_TASK PROMPT_
When you restate the data, keep every word as it is and drop the images.

_DATA UNDER STUDY_

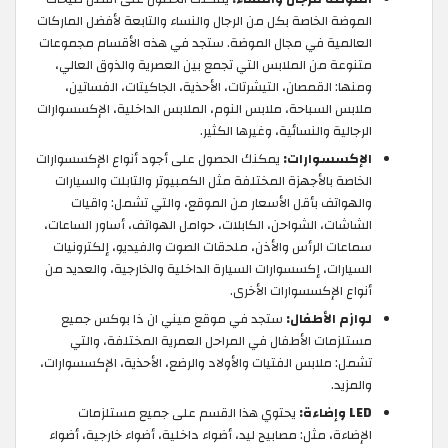
الموضة الخاصة بكل من الرجال والنساء والتابعة لأفضل الماركات
العالمية في مجال الموضة. ستجد في هذه الأقسام مجموعات
متنوعة من الملابس التي تجمع بين العصرية والذوق العالي،
ومنها: القمصان، التيشرتات، الأحذية، الجاكيتات، الفساتين،
ملابس السباحة، ملابس النوم، الملابس الداخلية، الإكسسوارات
الرجالية والنسائية، وغيرها الكثير.
الإكسسوارات:
يمكنك الحصول على أجود أنواع الإكسسوارات
الخاصة بالأجهزة المختلفة مثل الكمبيوتر والتابلت والسيارات
والهواتف بأقل الأسعار من الموقع، والتي تشمل: واقيات
الشاشات، الشواحن، الكابلات، حوامل الهواتف، أساور الساعات،
سماعات الرأس والأذن، ملحقات الصوت والفيديو، إلكترونيات
السيارات، إكسسوارات السيارة الداخلية والخارجية، والعديد من
أنواع الإكسسوارات الأخرى.
لوازم الأطفال:
ستجد في موقع ميني ان ذا بوكس جميع
مستلزمات الأطفال في المراحل العمرية المختلفة، والتي
تشمل: ملابس الفتيات والأولاد والرضع، الأحذية، الإكسسوارات،
والمزيد.
LED وإضاءة:
يحتوي هذا القسم على جميع مستلزمات
الإضاءة، مثل: مصابيح ليد، أضواء داخلية، أضواء خارجية، أضواء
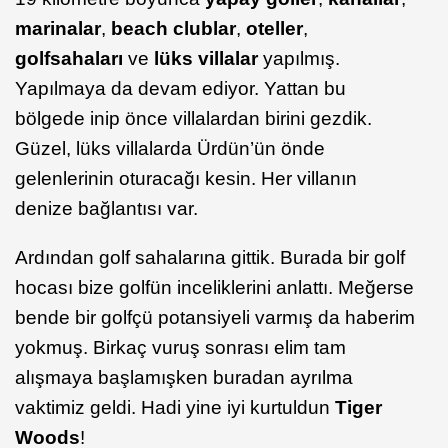
marinalar
,
beach clublar
,
oteller
,
golf
sahaları
ve
lüks villalar
yapılmış.
Yapılmaya da devam ediyor. Yattan bu
bölgede inip önce villalardan birini gezdik.
Güzel, lüks villalarda Ürdün’ün önde
gelenlerinin oturacağı kesin. Her villanın
denize bağlantısı var.
Ardından golf sahalarına gittik. Burada bir golf
hocası bize golfün inceliklerini anlattı. Meğerse
bende bir golfçü potansiyeli varmış da haberim
yokmuş. Birkaç vuruş sonrası elim tam
alışmaya başlamışken buradan ayrılma
vaktimiz geldi. Hadi yine iyi kurtuldun
Tiger
Woods
!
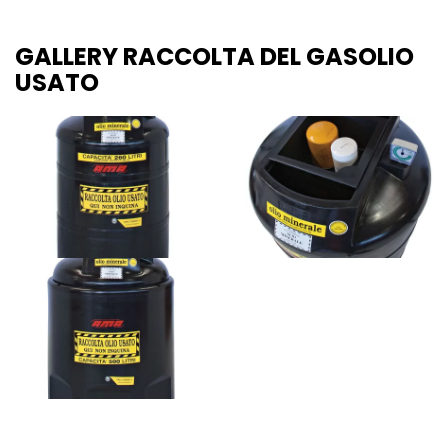
GALLERY RACCOLTA DEL GASOLIO
USATO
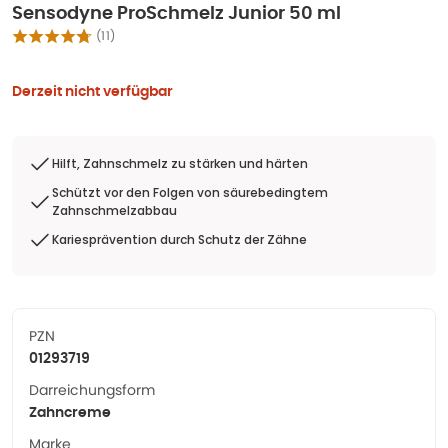
Sensodyne ProSchmelz Junior 50 ml
(
11
)
Derzeit nicht verfügbar
Hilft, Zahnschmelz zu stärken und härten
Schützt vor den Folgen von säurebedingtem
Zahnschmelzabbau
Kariesprävention durch Schutz der Zähne
PZN
01293719
Darreichungsform
Zahncreme
Marke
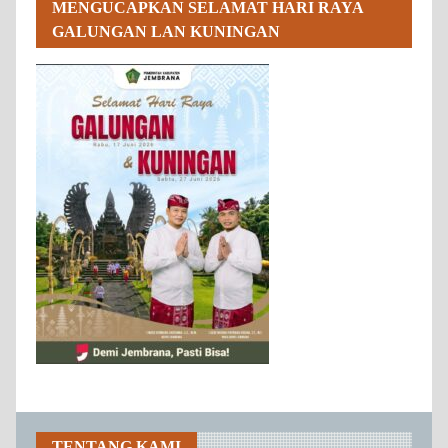
MENGUCAPKAN SELAMAT HARI RAYA
GALUNGAN LAN KUNINGAN
TENTANG KAMI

_OUTPUT_
الموضة الخاصة بكل من الرجال والنساء والتابعة لأفضل الماركات
العالمية في مجال الموضة. ستجد في هذه الأقسام مجموعات
متنوعة من الملابس التي تجمع بين العصرية والذوق العالي،
ومنها: القمصان، التيشرتات، الأحذية، الجاكيتات، الفساتين،
ملابس السباحة، ملابس النوم، الملابس الداخلية، الإكسسوارات
الرجالية والنسائية، وغيرها الكثير.
الإكسسوارات:
يمكنك الحصول على أجود أنواع الإكسسوارات
الخاصة بالأجهزة المختلفة مثل الكمبيوتر والتابلت والسيارات
والهواتف بأقل الأسعار من الموقع، والتي تشمل: واقيات
الشاشات، الشواحن، الكابلات، حوامل الهواتف، أساور الساعات،
سماعات الرأس والأذن، ملحقات الصوت والفيديو، إلكترونيات
السيارات، إكسسوارات السيارة الداخلية والخارجية، والعديد من
أنواع الإكسسوارات الأخرى.
لوازم الأطفال:
ستجد في موقع ميني ان ذا بوكس جميع
مستلزمات الأطفال في المراحل العمرية المختلفة، والتي
تشمل: ملابس الفتيات والأولاد والرضع، الأحذية، الإكسسوارات،
والمزيد.
LED وإضاءة:
يحتوي هذا القسم على جميع مستلزمات
الإضاءة، مثل: مصابيح ليد، أضواء داخلية، أضواء خارجية، أضواء
marinalar
,
beach clublar
,
oteller
,
golf
sahaları
ve
lüks villalar
yapılmış.
Yapılmaya da devam ediyor. Yattan bu
bölgede inip önce villalardan birini gezdik.
Güzel, lüks villalarda Ürdün’ün önde
gelenlerinin oturacağı kesin. Her villanın
denize bağlantısı var.
Ardından golf sahalarına gittik. Burada bir golf
hocası bize golfün inceliklerini anlattı. Meğerse
bende bir golfçü potansiyeli varmış da haberim
yokmuş. Birkaç vuruş sonrası elim tam
alışmaya başlamışken buradan ayrılma
vaktimiz geldi. Hadi yine iyi kurtuldun
Tiger
Woods
!
GALLERY RACCOLTA DEL GASOLIO
USATO
Sensodyne ProSchmelz Junior 50 ml
(
11
)
Derzeit nicht verfügbar
Hilft, Zahnschmelz zu stärken und härten
Schützt vor den Folgen von säurebedingtem
Zahnschmelzabbau
Kariesprävention durch Schutz der Zähne
PZN
01293719
Darreichungsform
Zahncreme
Marke
MENGUCAPKAN SELAMAT HARI RAYA
GALUNGAN LAN KUNINGAN
TENTANG KAMI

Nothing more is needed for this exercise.